The WOB is designed for Kadee "whisker" couplers.  Either the #158 (scale size) or #148 (normal size) couplers can be used, with #262 draft gear boxes.

The draft gear boxes supplied with the couplers do not fit as they have a different mounting hole position.  The #262 draft gear boxes are narrower and have been used because they allow details such as the brake hoses to be positioned the scale distance from the wagon centre line.  Also, the #262 draft gear boxes are easier to use as the lid snaps into position.

Note that the height from rail level to the coupler mounting surface should be 11.5 mm, the standard for Kadee couplers.

Option 2 - Glatzl (Sergent) Rotary Couplers

If desired, the wagons can be fitted with a rotary coupler at one end, as per the prototype, to facilitate unloading in a rotary car dumper (tippler).  Glatzl sell working rotary couplers and matching dummy couplers which are available from Sergent Engineering in the US.  The Glatzl couplers will couple with "scale" size Kadees but not with "standard" size Kadees.

Note that it is preferable to use Glatzl dummy couplers rather than a "scale" size Kadee for the "fixed" coupler as the relatively tight fight between the Glatzl rotary and dummy couplers results in better operation with a rotary car dumper.

Typical steps to fit a Glatzl rotary coupler are:

  1. Cut the rear portion off the Glatzl draft gear box leaving 16 mm of the draft gear box remaining.
  2. Drill a 2.3 mm diameter hole exactly in the centre of the circular mould mark in the coupler box.
  3. Fix the coupler to the end of the wagon opposite the ladder and handbrake wheel using a 2-56 screw.
To fit a Glatzl dummy coupler:
  1. Use a round needle file to slightly enlarge the hole in the shank of the dummy coupler so that it pivots easily in a Kadee #262 draft gear box.
  2. Cut away a small amount of plastic from the rear of the coupler knuckle to allow the coupler to fully swing from side to side in the Kadee #262 draft gear box.
  3. Assemble the couple in the #262 draft gear box and snap on the lid.  Fix the assembled coupler to the end of the wagon with the ladder and handbrake wheel using a 2-56 screw.


Small starter holes have been provided to locate the vertical handrail next to the handbrake wheel.  The handrail can be formed from 0.4 mm brass wire.  The length of the handrail, between hole centres, is 6.5 mm.  The holes should be drilled out, e.g. with a 0.45 mm drill bit.

Handbrake Wheel

Suitable handbrake wheels are available from a number of suppliers, including etched brass wheels from Model Etch.  Note that at least two styles of wheels have been used on the wagons.
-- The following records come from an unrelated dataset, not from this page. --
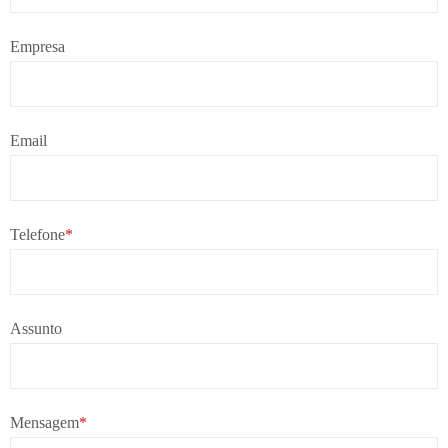
Empresa
Email
Telefone
*
Assunto
Mensagem
*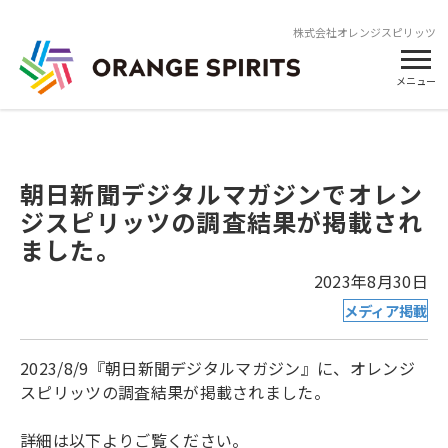
株式会社オレンジスピリッツ
メニュー
朝日新聞デジタルマガジンでオレン
ジスピリッツの調査結果が掲載され
ました。
2023年8月30日
メディア掲載
2023/8/9『朝日新聞デジタルマガジン』に、オレンジ
スピリッツの調査結果が掲載されました。
詳細は以下よりご覧ください。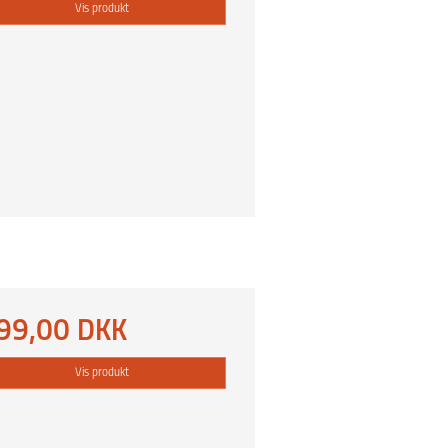
Vis produkt
99,00 DKK
Vis produkt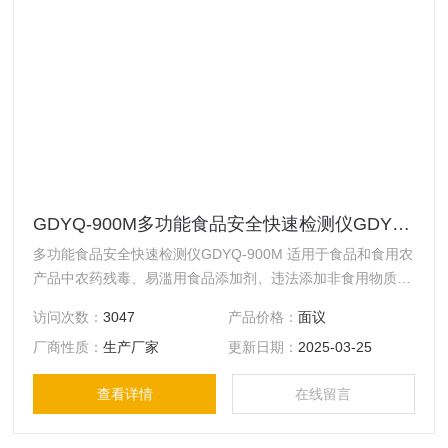
GDYQ-900M多功能食品安全快速检测仪GDYQ-900M
多功能食品安全快速检测仪GDYQ-900M 适用于食品和食用农
产品中农药残毒、易滥用食品添加剂、违法添加非食用物质、
抗生素、兽药残留和致病菌等项目的现场定性、半定量和定量
访问次数：
3047
产品价格：
面议
检测。
厂商性质：
生产厂家
更新日期：
2025-03-25
查看详情
在线留言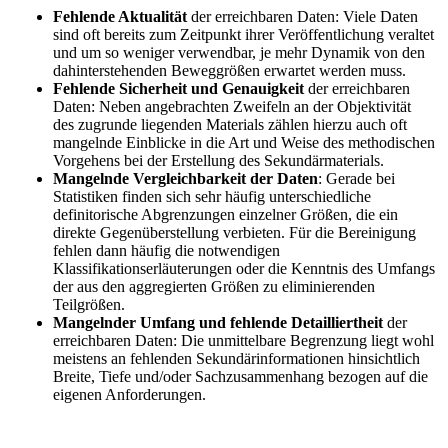
Fehlende Aktualität
der erreichbaren Daten: Viele Daten
sind oft bereits zum Zeitpunkt ihrer Veröffentlichung veraltet
und um so weniger verwendbar, je mehr Dynamik von den
dahinterstehenden Beweggrößen erwartet werden muss.
Fehlende Sicherheit und Genauigkeit
der erreichbaren
Daten: Neben angebrachten Zweifeln an der Objektivität
des zugrunde liegenden Materials zählen hierzu auch oft
mangelnde Einblicke in die Art und Weise des methodischen
Vorgehens bei der Erstellung des Sekundärmaterials.
Mangelnde Vergleichbarkeit der Daten
: Gerade bei
Statistiken finden sich sehr häufig unterschiedliche
definitorische Abgrenzungen einzelner Größen, die ein
direkte Gegenüberstellung verbieten. Für die Bereinigung
fehlen dann häufig die notwendigen
Klassifikationserläuterungen oder die Kenntnis des Umfangs
der aus den aggregierten Größen zu eliminierenden
Teilgrößen.
Mangelnder Umfang und fehlende Detailliertheit
der
erreichbaren Daten: Die unmittelbare Begrenzung liegt wohl
meistens an fehlenden Sekundärinformationen hinsichtlich
Breite, Tiefe und/oder Sachzusammenhang bezogen auf die
eigenen Anforderungen.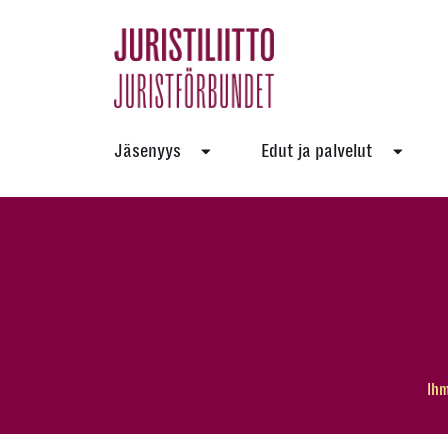
Skip
to
the
content
Jäsenyys
Edut ja palvelut
Ihm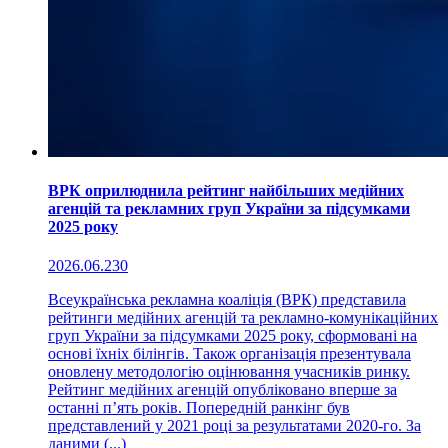
ВРК оприлюднила рейтинг найбільших медійних
агенцій та рекламних груп України за підсумками
2025 року
2026.06.23
0
Всеукраїнська рекламна коаліція (ВРК) представила
рейтинги медійних агенцій та рекламно-комунікаційних
груп України за підсумками 2025 року, сформовані на
основі їхніх білінгів. Також організація презентувала
оновлену методологію оцінювання учасників ринку.
Рейтинг медійних агенцій опубліковано вперше за
останні п’ять років. Попередній ранкінг був
представлений у 2021 році за результатами 2020-го. За
даними (...)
If using etched brass brake wheels, one fixing option is to solder a length of brass wire (e.g. 0.4 mm diameter) to the centre of the brake wheel.  After filing or grinding any excess solder from the front of the wheel, the wire can be trimmed so it protrudes approx. 1.5 mm from the rear of the wheel.  Drill out the starter hole in the handbrake housing, e.g. 0.45 mm diameter, and glue the wire, and wheel, in place.

Air Brake Hoses

Small brackets are provided next to the couplers on each end of the wagon for air brake hoses.  Cast plastic hoses are available from Detail Associates, part number 6206.  Carefully drill out the starter hole provided in the supporting bracket to suit the diameter of the "pipe" on the air hose.


If required, additional weight can be added by gluing lead shot or small pieces of sheet lead between the various frame members of the underframe where it would not be seen in normal operation.


Either enamel or acrylic hobby paints can be used to paint the finished model.  The model pictured has been painted with Testors Model Master Enamel colourL "Signal Yellow".

Note that photos of virtually every WOB in various states of weathering are available at the Pilbara Railways web site.

Friday, 24 April 2015

WOB Iron Ore Wagon

WOB Iron Ore Wagon (Standard Gauge, HO Scale)

The 25 WOB iron ore wagons entered service in 1974.  WAGR obtained the wagons, which were brand new and built by Comeng for Mt Newman Mining Company (now BHP Iron Ore) to replace a number of the existing WO and WOA wagons which were damaged in derailments.  As built, the wagons were considerably higher and were cut down at Midland Workshops to be compatible with the other WAGR standard gauge iron ore wagons. For more information on the prototype, refer to the WA Wagon Pages.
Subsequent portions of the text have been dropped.